Quando anunciada em meados de dezembro, a medida causou polêmica, mas tem o apoio da equipe econômica do ministro Paulo Guedes. A intenção é, também, adiantar o abono salarial (uma espécie de 14° salário para trabalhadores que ganham até dois salários mínimos).

De acordo com analistas, a iniciativa pode ser considerada um plano de contingência para aquecer a atividade econômica no país.

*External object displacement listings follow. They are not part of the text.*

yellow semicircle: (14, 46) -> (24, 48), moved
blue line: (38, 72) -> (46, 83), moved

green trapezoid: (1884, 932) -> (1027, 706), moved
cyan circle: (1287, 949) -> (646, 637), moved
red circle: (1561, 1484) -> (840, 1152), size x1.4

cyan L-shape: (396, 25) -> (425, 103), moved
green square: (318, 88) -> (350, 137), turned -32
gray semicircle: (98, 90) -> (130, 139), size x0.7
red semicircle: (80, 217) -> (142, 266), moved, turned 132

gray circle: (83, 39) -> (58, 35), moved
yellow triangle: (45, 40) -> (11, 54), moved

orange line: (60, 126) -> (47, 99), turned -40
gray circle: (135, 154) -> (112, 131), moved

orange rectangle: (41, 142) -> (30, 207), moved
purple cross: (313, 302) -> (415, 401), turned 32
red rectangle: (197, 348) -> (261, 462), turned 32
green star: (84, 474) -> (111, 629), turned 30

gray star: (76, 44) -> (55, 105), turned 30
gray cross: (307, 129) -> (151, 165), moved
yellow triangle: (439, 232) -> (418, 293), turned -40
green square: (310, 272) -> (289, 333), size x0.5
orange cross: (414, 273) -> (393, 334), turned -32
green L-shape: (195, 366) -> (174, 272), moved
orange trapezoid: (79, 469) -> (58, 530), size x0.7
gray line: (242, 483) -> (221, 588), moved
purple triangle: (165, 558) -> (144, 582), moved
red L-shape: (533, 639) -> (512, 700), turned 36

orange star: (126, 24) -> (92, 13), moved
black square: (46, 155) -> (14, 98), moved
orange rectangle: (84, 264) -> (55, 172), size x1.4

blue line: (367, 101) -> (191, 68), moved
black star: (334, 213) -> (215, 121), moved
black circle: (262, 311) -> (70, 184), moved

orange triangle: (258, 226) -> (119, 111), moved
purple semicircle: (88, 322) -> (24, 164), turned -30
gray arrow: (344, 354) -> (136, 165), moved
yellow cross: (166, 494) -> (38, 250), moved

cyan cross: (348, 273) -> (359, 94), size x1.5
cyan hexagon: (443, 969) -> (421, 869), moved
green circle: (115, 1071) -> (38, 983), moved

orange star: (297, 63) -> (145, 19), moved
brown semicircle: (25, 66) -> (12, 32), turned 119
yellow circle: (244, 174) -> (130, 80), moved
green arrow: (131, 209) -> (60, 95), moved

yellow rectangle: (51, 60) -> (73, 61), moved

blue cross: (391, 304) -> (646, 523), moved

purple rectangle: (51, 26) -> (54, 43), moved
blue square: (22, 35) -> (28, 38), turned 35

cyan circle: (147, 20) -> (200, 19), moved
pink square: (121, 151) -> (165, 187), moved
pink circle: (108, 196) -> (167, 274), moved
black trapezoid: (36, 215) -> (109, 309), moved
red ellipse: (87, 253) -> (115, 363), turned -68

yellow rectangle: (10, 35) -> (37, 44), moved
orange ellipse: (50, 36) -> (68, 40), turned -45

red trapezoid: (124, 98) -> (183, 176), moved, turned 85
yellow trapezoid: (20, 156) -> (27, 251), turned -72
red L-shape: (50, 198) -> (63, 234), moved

Essa “carta na manga” já se encontrava no radar do ministro Paulo Guedes para enfrentar uma possível necessidade de retorno mais rigoroso ao distanciamento social e um repique da infecção pela covid-19 — que ocorre nesse primeiro mês de 2021, com mais de 203 mil mortes e 8,1 milhões de casos confirmados no país.

No final de 2020, o ministro Guedes deu algumas pistas do que o governo faria para uma “aterrissagem” depois do fim do auxílio emergencial. “Temos a capacidade de antecipar benefícios, diferir arrecadação de impostos — já fizemos isso neste ano”, disse, em audiência pública no Congresso, ao assegurar que essas ações vão respeitar o teto de gastos, regra que limita o avanço das despesas à inflação.

À época, fontes da equipe econômica, ao contrário, afirmaram que não estavam previstos diferimentos de tributos (postergação do pagamento) pois a Receita Federal está começando a recuperar, agora, a base de arrecadação.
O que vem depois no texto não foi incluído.